Exercise prompt:
Reproduce all the entries beneath this sentence exactly.

Provided records:
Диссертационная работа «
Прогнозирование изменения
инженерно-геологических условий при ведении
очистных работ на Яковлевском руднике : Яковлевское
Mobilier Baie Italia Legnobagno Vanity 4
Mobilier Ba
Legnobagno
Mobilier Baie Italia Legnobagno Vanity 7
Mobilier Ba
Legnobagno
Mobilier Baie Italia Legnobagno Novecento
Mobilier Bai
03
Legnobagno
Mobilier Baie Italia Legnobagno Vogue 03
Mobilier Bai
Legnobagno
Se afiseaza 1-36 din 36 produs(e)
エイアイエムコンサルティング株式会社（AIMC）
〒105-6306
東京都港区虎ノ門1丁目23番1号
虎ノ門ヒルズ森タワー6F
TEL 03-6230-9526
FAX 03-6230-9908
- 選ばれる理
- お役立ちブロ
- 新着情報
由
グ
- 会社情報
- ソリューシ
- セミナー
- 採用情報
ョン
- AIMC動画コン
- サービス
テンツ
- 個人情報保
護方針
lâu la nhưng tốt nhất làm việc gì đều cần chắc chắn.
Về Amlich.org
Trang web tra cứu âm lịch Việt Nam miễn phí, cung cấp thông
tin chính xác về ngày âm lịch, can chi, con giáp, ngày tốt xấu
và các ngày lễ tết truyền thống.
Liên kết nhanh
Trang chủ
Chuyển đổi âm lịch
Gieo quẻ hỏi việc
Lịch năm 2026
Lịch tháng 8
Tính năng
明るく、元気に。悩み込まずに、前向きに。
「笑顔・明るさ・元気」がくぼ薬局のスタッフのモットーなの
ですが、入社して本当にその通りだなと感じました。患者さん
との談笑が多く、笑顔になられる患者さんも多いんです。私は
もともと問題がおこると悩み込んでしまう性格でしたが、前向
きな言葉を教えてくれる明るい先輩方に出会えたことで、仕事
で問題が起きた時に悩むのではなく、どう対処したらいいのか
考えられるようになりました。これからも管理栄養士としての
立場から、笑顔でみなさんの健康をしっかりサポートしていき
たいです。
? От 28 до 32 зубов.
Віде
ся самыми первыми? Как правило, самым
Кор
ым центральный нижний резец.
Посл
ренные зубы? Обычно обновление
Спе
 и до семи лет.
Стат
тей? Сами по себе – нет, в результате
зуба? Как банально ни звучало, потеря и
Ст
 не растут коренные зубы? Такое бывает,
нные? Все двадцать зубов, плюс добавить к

Solution for this exercise:
Диссертационная работа «
Прогнозирование изменения
инженерно-геологических условий при ведении
очистных работ на Яковлевском руднике : Яковлевское
Mobilier Baie Italia Legnobagno Vanity 4
Mobilier Ba
Legnobagno
Mobilier Baie Italia Legnobagno Vanity 7
Mobilier Ba
Legnobagno
Mobilier Baie Italia Legnobagno Novecento
Mobilier Bai
03
Legnobagno
Mobilier Baie Italia Legnobagno Vogue 03
Mobilier Bai
Legnobagno
Se afiseaza 1-36 din 36 produs(e)
エイアイエムコンサルティング株式会社（AIMC）
〒105-6306
東京都港区虎ノ門1丁目23番1号
虎ノ門ヒルズ森タワー6F
TEL 03-6230-9526
FAX 03-6230-9908
- 選ばれる理
- お役立ちブロ
- 新着情報
由
グ
- 会社情報
- ソリューシ
- セミナー
- 採用情報
ョン
- AIMC動画コン
- サービス
テンツ
- 個人情報保
護方針
lâu la nhưng tốt nhất làm việc gì đều cần chắc chắn.
Về Amlich.org
Trang web tra cứu âm lịch Việt Nam miễn phí, cung cấp thông
tin chính xác về ngày âm lịch, can chi, con giáp, ngày tốt xấu
và các ngày lễ tết truyền thống.
Liên kết nhanh
Trang chủ
Chuyển đổi âm lịch
Gieo quẻ hỏi việc
Lịch năm 2026
Lịch tháng 8
Tính năng
明るく、元気に。悩み込まずに、前向きに。
「笑顔・明るさ・元気」がくぼ薬局のスタッフのモットーなの
ですが、入社して本当にその通りだなと感じました。患者さん
との談笑が多く、笑顔になられる患者さんも多いんです。私は
もともと問題がおこると悩み込んでしまう性格でしたが、前向
きな言葉を教えてくれる明るい先輩方に出会えたことで、仕事
で問題が起きた時に悩むのではなく、どう対処したらいいのか
考えられるようになりました。これからも管理栄養士としての
立場から、笑顔でみなさんの健康をしっかりサポートしていき
たいです。
? От 28 до 32 зубов.
Віде
ся самыми первыми? Как правило, самым
Кор
ым центральный нижний резец.
Посл
ренные зубы? Обычно обновление
Спе
 и до семи лет.
Стат
тей? Сами по себе – нет, в результате
зуба? Как банально ни звучало, потеря и
Ст
 не растут коренные зубы? Такое бывает,
нные? Все двадцать зубов, плюс добавить к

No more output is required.